Hoofdstuk 17 Flashcards
(95 cards)
Hoe wordt onze persoonlijkheid gedefinieerd?
Door onze gebruikelijke manieren van denken, voelen en doen.
Wanneer wordt gesproken van een persoonlijkheidsstoornis?
Wanneer de gebruikelijke manier van denken, voelen of doen leidt tot ernstige problemen voor de betrokkene zelf of anderen.
Wat zijn de kenmerken van een persoonlijkheidsstoornis?
Het patroon van innerlijke ervaringen en gedragingen is pervasief (door meerdere levensgebieden), persisterend (blijvend) en pathologisch (ziek).
Welke levensgebieden moeten worden beïnvloed door het patroon van de persoonlijkheidsstoornis?

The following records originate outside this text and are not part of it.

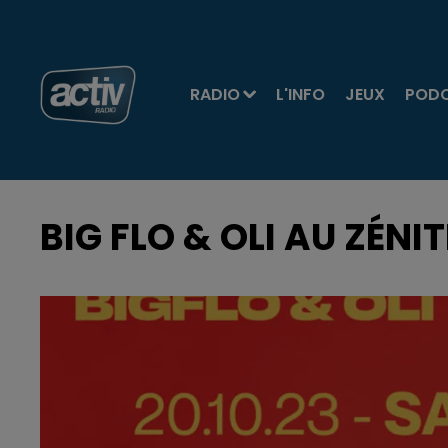
RADIO
L'INFO
JEUX
POD
BIG FLO & OLI AU ZÉNI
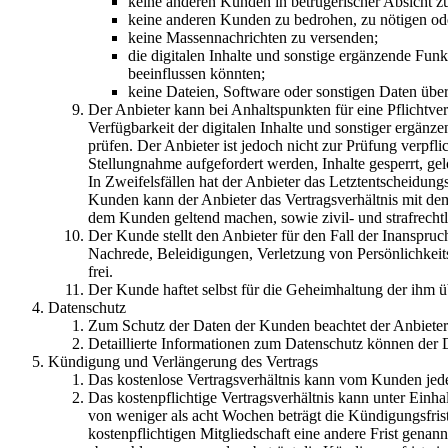
keine anderen Kunden in betrügerischer Absicht zu
keine anderen Kunden zu bedrohen, zu nötigen ode
keine Massennachrichten zu versenden;
die digitalen Inhalte und sonstige ergänzende Fun
beeinflussen könnten;
keine Dateien, Software oder sonstigen Daten über 
Der Anbieter kann bei Anhaltspunkten für eine Pflichtve
Verfügbarkeit der digitalen Inhalte und sonstiger ergän
prüfen. Der Anbieter ist jedoch nicht zur Prüfung verpf
Stellungnahme aufgefordert werden, Inhalte gesperrt, g
In Zweifelsfällen hat der Anbieter das Letztentscheidung
Kunden kann der Anbieter das Vertragsverhältnis mit d
dem Kunden geltend machen, sowie zivil- und strafrech
Der Kunde stellt den Anbieter für den Fall der Inanspr
Nachrede, Beleidigungen, Verletzung von Persönlichkeits
frei.
Der Kunde haftet selbst für die Geheimhaltung der ihm 
Datenschutz
Zum Schutz der Daten der Kunden beachtet der Anbiete
Detaillierte Informationen zum Datenschutz können de
Kündigung und Verlängerung des Vertrags
Das kostenlose Vertragsverhältnis kann vom Kunden jed
Das kostenpflichtige Vertragsverhältnis kann unter Einh
von weniger als acht Wochen beträgt die Kündigungsfris
kostenpflichtigen Mitgliedschaft eine andere Frist genan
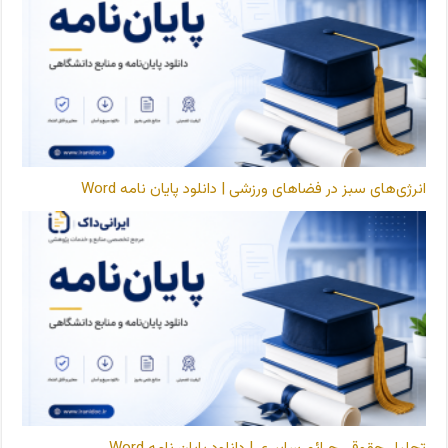
انرژی‌های سبز در فضاهای ورزشی | دانلود پایان نامه Word
تحلیل حقوقی جرائم سایبری | دانلود پایان نامه Word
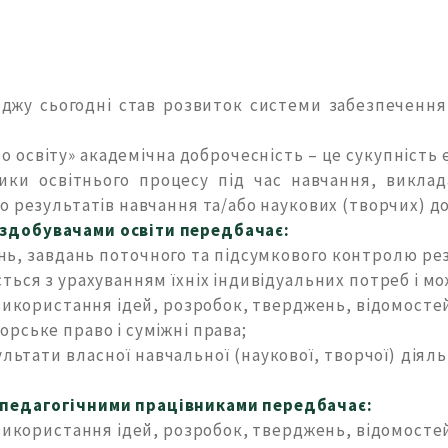
джу сьогодні став розвиток системи забезпечення
Про освіту» академічна доброчесність – це сукупніст
ки освітнього процесу під час навчання, виклад
о результатів навчання та/або наукових (творчих) д
здобувачами освіти передбачає:
нь, завдань поточного та підсумкового контролю рез
ться з урахуванням їхніх індивідуальних потреб і м
 використання ідей, розробок, тверджень, відомосте
рське право і суміжні права;
ультати власної навчальної (наукової, творчої) діял
 педагогічними працівниками передбачає:
 використання ідей, розробок, тверджень, відомосте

Gezin, familie, vrienden, school, werk, vrije tijd.
Wat moet het patroon van de persoonlijkheidsstoornis veroorzaken?
Significante lijdensdruk bij de persoon zelf of bij anderen.
Wanneer moet het patroon van de persoonlijkheidsstoornis beginnen en hoe lang moet het duren?
Het patroon moet beginnen in de jeugd of jongvolwassenheid en meerdere jaren bestaan.
Wat is het doel van het dimensionele model voor persoonlijkheidsstoornissen in de DSM-5?
In plaats van te zeggen: “Je hebt wel of geen persoonlijkheidsstoornis” (zoals in het oude, categorische model), kijkt het dimensionale model naar hoeveel of in welke mate je bepaalde persoonlijkheidstrekken hebt.
Wat wordt bekeken in het dimensionele model naast de persoonlijkheidsstoornis zelf?
De samenhang tussen de stoornis en functionele beperkingen in het zelfgevoel en interpersoonlijke relaties.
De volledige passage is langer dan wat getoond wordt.